*Instructions to follow*. Word for word, repeat the data; no picture should appear in the result.

Start of Given material

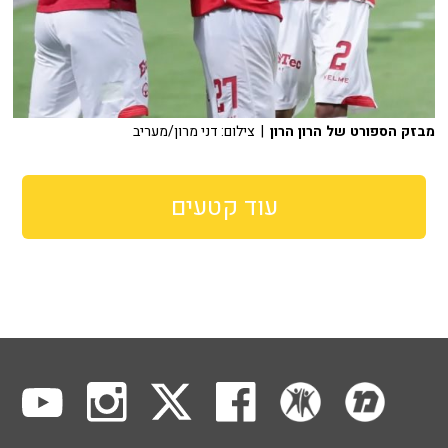
מבזק הספורט של הרון הרון
| צילום: דני מרון/מעריב
עוד קטעים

End of Given material

*Response to the task*.
מבזק הספורט של הרון הרון
| צילום: דני מרון/מעריב
עוד קטעים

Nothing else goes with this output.